Fixed vs Floating Point Math on Cortex-M4F

The Cortex-M4F processor has hardware support for both fixed point and floating point math operations. Fixed point math uses integer values to represent real numbers, while floating point uses a more complex format with a mantissa and exponent to represent a wider range of values. The choice between fixed and floating point depends on the application requirements and tradeoffs between precision, dynamic range, code size and performance.

Contents

Introduction to Fixed and Floating Point Fixed Point Math on Cortex-M4F Floating Point Math on Cortex-M4F Precision and Range Comparison Code Density and Performance Programming Considerations Use Cases and Recommendations Conclusion

Introduction to Fixed and Floating Point

Fixed point math represents real numbers using integers, with the radix point assumed to be in a fixed position.

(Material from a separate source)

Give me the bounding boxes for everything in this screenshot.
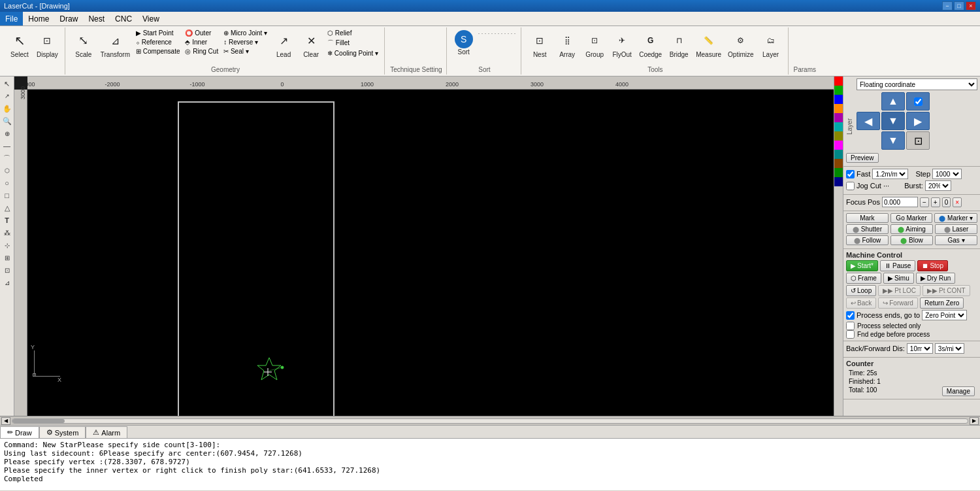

For example, the number 1.45 could be represented in Q8.8 fixed point format as 1.45 * 256 = 372. The main advantage of fixed point is that it maps efficiently to integer hardware instructions, so fixed point math can be very fast. However, fixed point has a limited dynamic range and precision for a given word size. Overflow and quantization errors can occur if values exceed the available number of bits.

In contrast, floating point uses a more flexible format to represent a much wider range of values. A floating point number consists of a sign bit, an exponent and a mantissa. The mantissa stores the precision bits while the exponent allows the number to cover a large dynamic range. Floating point can represent very large and very small numbers, with up to 24 bits of precision in single precision format. However, floating point math is more complex and usually slower than fixed point.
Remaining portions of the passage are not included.